Film critic Kael dead at 82
GREAT BARRINGTON, Massachusetts (CNN) -- Pauline Kael, considered one of the most important American film critics of the last 50 years, has died.
The 82-year-old Kael, who suffered from Parkinson's disease, died Monday at her home here.
Kael's writings championed several American directors while they were still unknowns, including Martin Scorsese, Robert Altman and Steven Spielberg. She loved movies that challenged audiences, and used a lively, acid-tipped pen to excoriate films that did not.
In a 1980 essay, "Why are Movies So Bad? Or, the Numbers," she wrote that "The studios no longer make movies primarily to attract and please moviegoers; they make movies in such a way as to get as much as possible for the prearranged and anticipated deals."
In an Associated Press interview in 1989, she lamented, "You can't get college kids interested in going to any sort of daring movie now. They're perfectly willing to sit through the same old crap, a larger version of what they've seen on television all their lives. They may even resent it if they go to a film that has subtitles, or that has any kind of complexity."
"What she said seemed to matter," film critic Leonard Maltin told The Associated Press after learning of Kael's death. "She provoked response, discussion, arguments. She was so passionate."
Breaking down barriers
Kael was born in 1919 in Sonoma County, California. She majored in philosophy at the University of California at Berkeley from 1936 to 1940, but did not complete her degree. The school later granted her an honorary doctorate.
In 1953, she wrote her first review for a San Francisco magazine. Kael garnered national attention in the '60s, while she was a critic for The New Republic and then The New Yorker magazine, where she worked from 1968 to 1991. Her work also appeared in Film Quarterly, Mademoiselle, Vogue, the New Republic, and McCall's.

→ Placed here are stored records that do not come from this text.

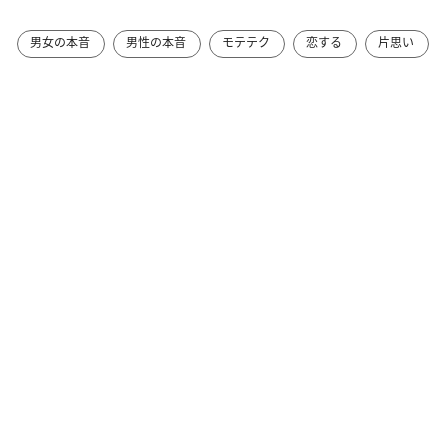
男女の本音
男性の本音
モテテク
恋する
片思い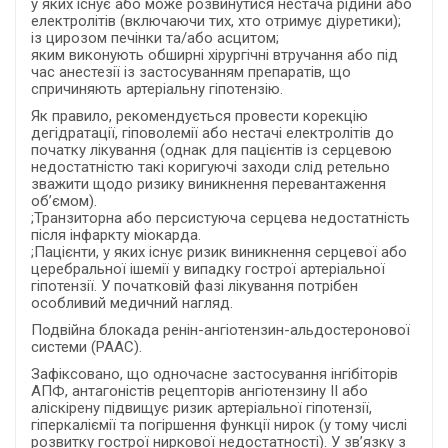
у яких існує або може розвинутися нестача рідини або
електролітів (включаючи тих, хто отримує діуретики);
із цирозом печінки та/або асцитом;
яким виконують обширні хірургічні втручання або під
час анестезії із застосуванням препаратів, що
спричиняють артеріальну гіпотензію.
Як правило, рекомендується провести корекцію
дегідратації, гіповолемії або нестачі електролітів до
початку лікування (однак для пацієнтів із серцевою
недостатністю такі коригуючі заходи слід ретельно
зважити щодо ризику виникнення перевантаження
об’ємом).
;Транзиторна або персистуюча серцева недостатність
після інфаркту міокарда.
;Пацієнти, у яких існує ризик виникнення серцевої або
церебральної ішемії у випадку гострої артеріальної
гіпотензії. У початковій фазі лікування потрібен
особливий медичний нагляд.
Подвійна блокада ренін-ангіотензин-альдостеронової
системи (РААС).
Зафіксовано, що одночасне застосування інгібіторів
АПФ, антагоністів рецепторів ангіотензину ІІ або
аліскірену підвищує ризик артеріальної гіпотензії,
гіперкаліємії та погіршення функції нирок (у тому числі
розвитку гострої ниркової недостатності). У зв’язку з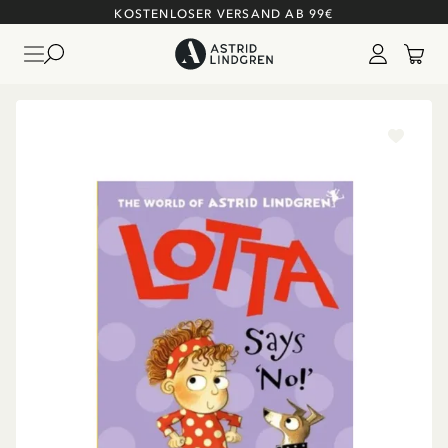
KOSTENLOSER VERSAND AB 99€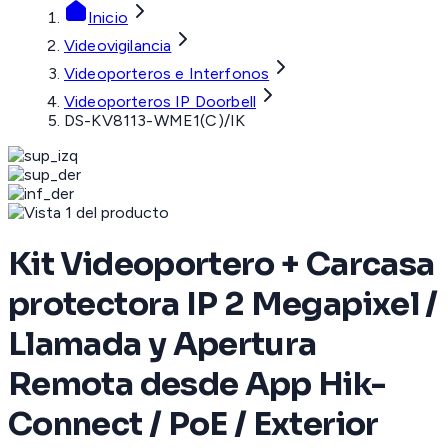
Inicio
Videovigilancia
Videoporteros e Interfonos
Videoporteros IP Doorbell
DS-KV8113-WME1(C)/IK
Kit Videoportero + Carcasa
protectora IP 2 Megapixel /
Llamada y Apertura
Remota desde App Hik-
Connect / PoE / Exterior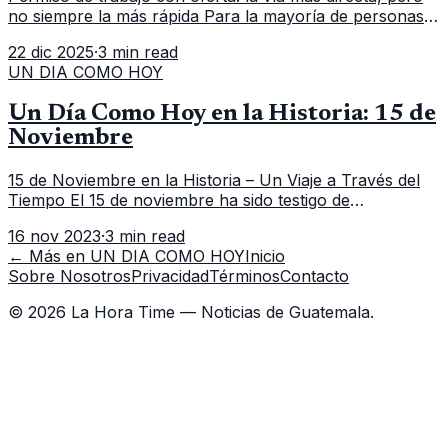
no siempre la más rápida Para la mayoría de personas
que aplican desde fuera de Canadá, el punto de partida
22 dic 2025
·
3 min read
es una oferta la
UN DIA COMO HOY
Un Día Como Hoy en la Historia: 15 de
Noviembre
15 de Noviembre en la Historia – Un Viaje a Través del
Tiempo El 15 de noviembre ha sido testigo de
numerosos eventos significativos a lo largo de la
16 nov 2023
·
3 min read
historia. Desde descubrimiento
← Más en
UN DIA COMO HOY
Inicio
Sobre Nosotros
Privacidad
Términos
Contacto
©
2026
La Hora Time — Noticias de Guatemala.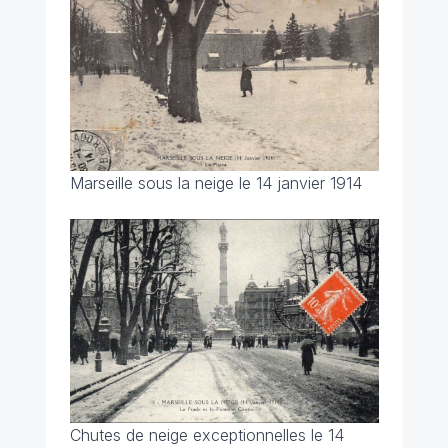
Marseille sous la neige le 14 janvier 1914
Chutes de neige exceptionnelles le 14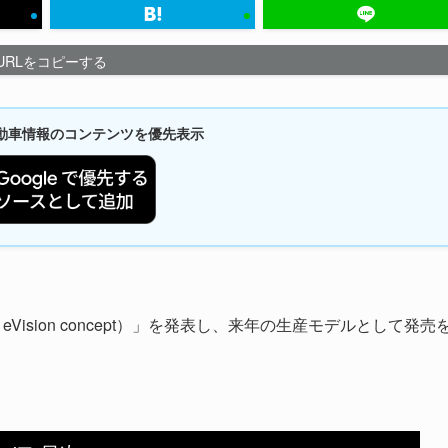
URLをコピーする
新自動車情報のコンテンツを優先表示
eVision concept）」を発表し、来年の生産モデルとして発売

Her 1969 essay "Trash, Art and the Movies," written for Harper's magazine, was named in 1999 as No. 42 on a New York University survey of 100 examples of the best journalism of the century.
David Remnick, The New Yorker's editor, said Kael broke down barriers between low and high cinema in her reviews, delighting in both the sublime and the profane.
"She shaped American film criticism for generations to come and, more important, the national understanding of the movies," Remnick told the AP.
Her views often defied popular taste. She thought 1988's "Rain Man" a "wet piece of kitsch." She dismissed 1990's "Dances With Wolves" as a "nature-boy movie" and famously mocked director-star Kevin Costner as "having feathers in his hair and feathers in his head."
"She could be dogmatic, of course and Lord help you if you disagreed -- that was the tone of many of her reviews," Maltin said. "But she spoke with great authority and great love. She loved movies and that was crystal clear every time you read her."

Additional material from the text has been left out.